■ About this task ■
Omit the images and retype the records verbatim.

↓

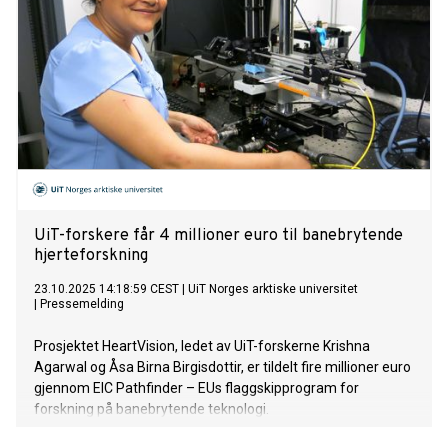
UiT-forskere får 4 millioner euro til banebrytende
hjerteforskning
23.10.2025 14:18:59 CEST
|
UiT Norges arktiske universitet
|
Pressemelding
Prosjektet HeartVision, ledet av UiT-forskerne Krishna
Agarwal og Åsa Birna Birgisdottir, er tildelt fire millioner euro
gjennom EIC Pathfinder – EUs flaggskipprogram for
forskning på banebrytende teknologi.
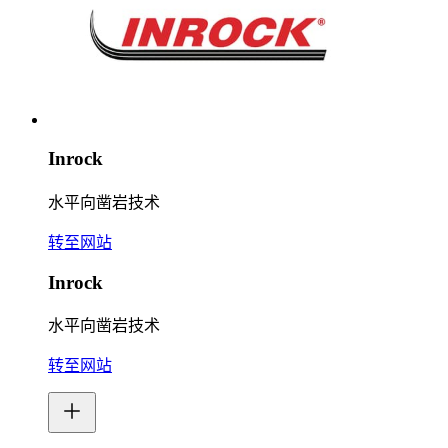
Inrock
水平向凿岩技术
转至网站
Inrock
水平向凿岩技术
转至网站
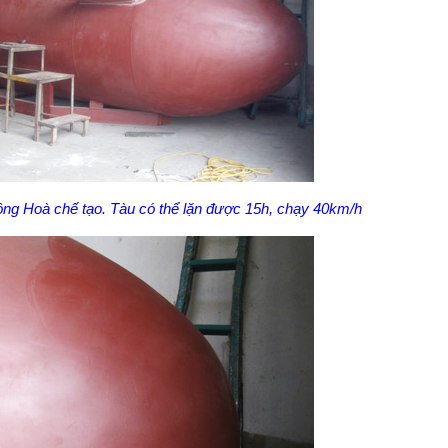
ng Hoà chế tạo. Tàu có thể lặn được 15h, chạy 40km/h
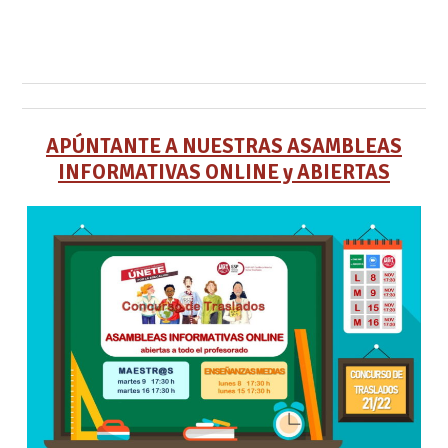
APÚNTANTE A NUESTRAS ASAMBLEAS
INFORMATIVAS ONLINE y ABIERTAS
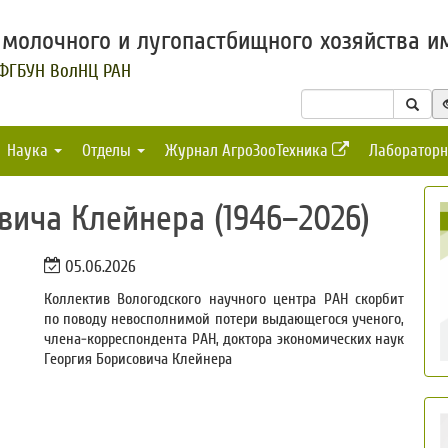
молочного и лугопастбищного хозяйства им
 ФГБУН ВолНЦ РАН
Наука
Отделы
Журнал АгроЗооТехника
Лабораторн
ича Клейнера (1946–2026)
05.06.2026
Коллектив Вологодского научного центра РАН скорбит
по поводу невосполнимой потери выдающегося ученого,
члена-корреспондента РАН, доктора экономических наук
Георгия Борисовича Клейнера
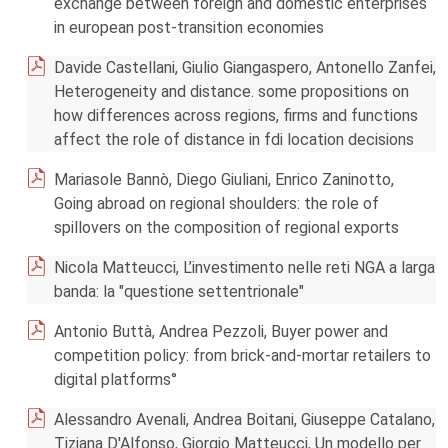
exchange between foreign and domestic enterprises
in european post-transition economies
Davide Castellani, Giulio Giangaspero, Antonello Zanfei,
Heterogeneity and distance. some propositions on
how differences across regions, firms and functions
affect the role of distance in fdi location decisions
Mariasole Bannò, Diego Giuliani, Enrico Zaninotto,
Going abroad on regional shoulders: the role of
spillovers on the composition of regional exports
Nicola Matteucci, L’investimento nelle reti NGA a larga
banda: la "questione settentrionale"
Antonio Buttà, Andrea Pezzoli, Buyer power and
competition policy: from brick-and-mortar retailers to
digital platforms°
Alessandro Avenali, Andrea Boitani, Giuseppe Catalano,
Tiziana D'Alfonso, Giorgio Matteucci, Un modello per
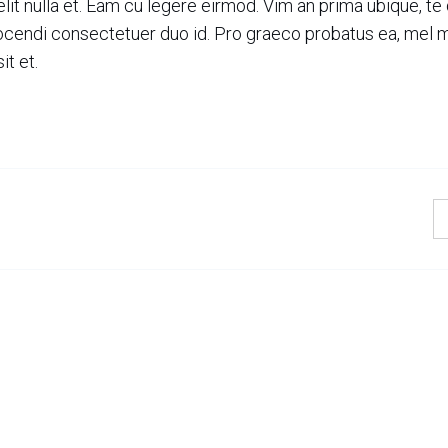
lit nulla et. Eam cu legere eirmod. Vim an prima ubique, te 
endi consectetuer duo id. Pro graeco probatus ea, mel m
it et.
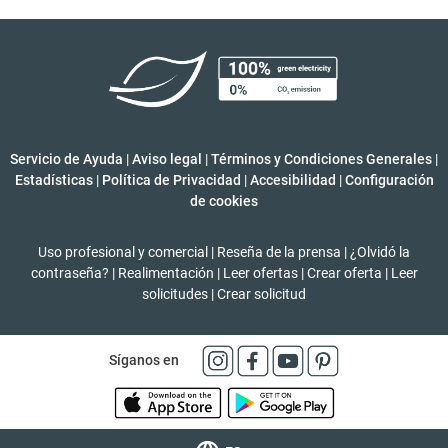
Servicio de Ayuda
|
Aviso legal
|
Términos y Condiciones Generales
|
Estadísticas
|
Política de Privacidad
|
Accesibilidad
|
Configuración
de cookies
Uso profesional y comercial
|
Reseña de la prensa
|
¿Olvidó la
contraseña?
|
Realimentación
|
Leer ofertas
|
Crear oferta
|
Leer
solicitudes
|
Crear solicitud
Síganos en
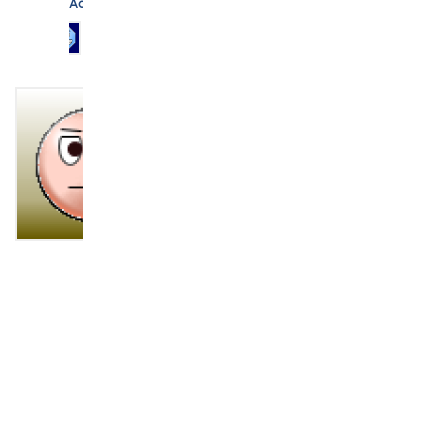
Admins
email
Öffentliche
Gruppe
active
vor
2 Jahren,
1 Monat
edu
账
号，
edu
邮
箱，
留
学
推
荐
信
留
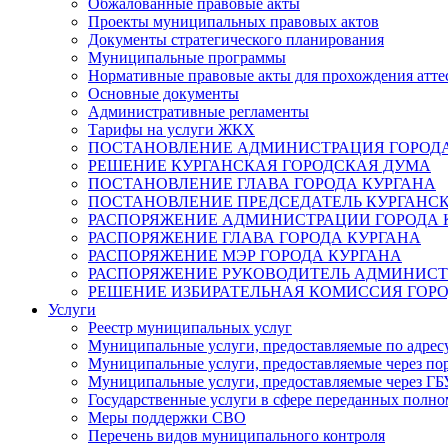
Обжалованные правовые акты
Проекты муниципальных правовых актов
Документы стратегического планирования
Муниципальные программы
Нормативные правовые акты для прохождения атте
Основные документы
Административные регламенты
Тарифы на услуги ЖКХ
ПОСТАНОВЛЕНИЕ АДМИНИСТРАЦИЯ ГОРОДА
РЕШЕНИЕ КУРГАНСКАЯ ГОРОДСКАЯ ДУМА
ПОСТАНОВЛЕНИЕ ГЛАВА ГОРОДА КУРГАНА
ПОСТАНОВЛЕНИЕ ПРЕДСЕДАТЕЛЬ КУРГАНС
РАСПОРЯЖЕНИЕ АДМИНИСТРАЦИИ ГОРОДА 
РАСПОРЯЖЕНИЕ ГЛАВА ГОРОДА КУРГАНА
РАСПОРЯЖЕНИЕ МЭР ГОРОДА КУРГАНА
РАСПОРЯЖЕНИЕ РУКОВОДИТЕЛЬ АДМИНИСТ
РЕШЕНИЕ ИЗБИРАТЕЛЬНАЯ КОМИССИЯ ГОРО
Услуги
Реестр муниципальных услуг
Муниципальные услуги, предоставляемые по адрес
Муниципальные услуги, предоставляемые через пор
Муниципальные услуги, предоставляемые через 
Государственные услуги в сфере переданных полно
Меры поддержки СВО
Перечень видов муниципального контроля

↑

■ Written solution ■
UiT-forskere får 4 millioner euro til banebrytende
hjerteforskning
23.10.2025 14:18:59 CEST
|
UiT Norges arktiske universitet
|
Pressemelding
Prosjektet HeartVision, ledet av UiT-forskerne Krishna
Agarwal og Åsa Birna Birgisdottir, er tildelt fire millioner euro
gjennom EIC Pathfinder – EUs flaggskipprogram for
forskning på banebrytende teknologi.
Inrock
水平向凿岩技术
转至网站
Inrock
水平向凿岩技术
转至网站
ng Hoà chế tạo. Tàu có thể lặn được 15h, chạy 40km/h
APÚNTANTE A NUESTRAS ASAMBLEAS
INFORMATIVAS ONLINE y ABIERTAS
молочного и лугопастбищного хозяйства им
 ФГБУН ВолНЦ РАН
Наука
Отделы
Журнал АгроЗооТехника
Лабораторн
ича Клейнера (1946–2026)
05.06.2026
Коллектив Вологодского научного центра РАН скорбит
по поводу невосполнимой потери выдающегося ученого,
члена-корреспондента РАН, доктора экономических наук
Георгия Борисовича Клейнера
exchange between foreign and domestic enterprises
in european post-transition economies
Davide Castellani, Giulio Giangaspero, Antonello Zanfei,
Heterogeneity and distance. some propositions on
how differences across regions, firms and functions
affect the role of distance in fdi location decisions
Mariasole Bannò, Diego Giuliani, Enrico Zaninotto,
Going abroad on regional shoulders: the role of
spillovers on the composition of regional exports
Nicola Matteucci, L’investimento nelle reti NGA a larga
banda: la "questione settentrionale"
Antonio Buttà, Andrea Pezzoli, Buyer power and
competition policy: from brick-and-mortar retailers to
digital platforms°
Alessandro Avenali, Andrea Boitani, Giuseppe Catalano,
Tiziana D'Alfonso, Giorgio Matteucci, Un modello per
lit nulla et. Eam cu legere eirmod. Vim an prima ubique, te 
endi consectetuer duo id. Pro graeco probatus ea, mel m
it et.
Servicio de Ayuda
|
Aviso legal
|
Términos y Condiciones Generales
|
Estadísticas
|
Política de Privacidad
|
Accesibilidad
|
Configuración
de cookies
Uso profesional y comercial
|
Reseña de la prensa
|
¿Olvidó la
contraseña?
|
Realimentación
|
Leer ofertas
|
Crear oferta
|
Leer
solicitudes
|
Crear solicitud
Síganos en
Admins
email
Öffentliche
Gruppe
active
vor
2 Jahren,
1 Monat
edu
账
号，
edu
邮
箱，
留
学
推
荐
信
留
Обжалованные правовые акты
Проекты муниципальных правовых актов
Документы стратегического планирования
Муниципальные программы
Нормативные правовые акты для прохождения атте
Основные документы
Административные регламенты
Тарифы на услуги ЖКХ
ПОСТАНОВЛЕНИЕ АДМИНИСТРАЦИЯ ГОРОДА
РЕШЕНИЕ КУРГАНСКАЯ ГОРОДСКАЯ ДУМА
ПОСТАНОВЛЕНИЕ ГЛАВА ГОРОДА КУРГАНА
ПОСТАНОВЛЕНИЕ ПРЕДСЕДАТЕЛЬ КУРГАНС
РАСПОРЯЖЕНИЕ АДМИНИСТРАЦИИ ГОРОДА 
РАСПОРЯЖЕНИЕ ГЛАВА ГОРОДА КУРГАНА
РАСПОРЯЖЕНИЕ МЭР ГОРОДА КУРГАНА
РАСПОРЯЖЕНИЕ РУКОВОДИТЕЛЬ АДМИНИСТ
РЕШЕНИЕ ИЗБИРАТЕЛЬНАЯ КОМИССИЯ ГОРО
Услуги
Реестр муниципальных услуг
Муниципальные услуги, предоставляемые по адрес
Муниципальные услуги, предоставляемые через пор
Муниципальные услуги, предоставляемые через 
Государственные услуги в сфере переданных полно
Меры поддержки СВО
Перечень видов муниципального контроля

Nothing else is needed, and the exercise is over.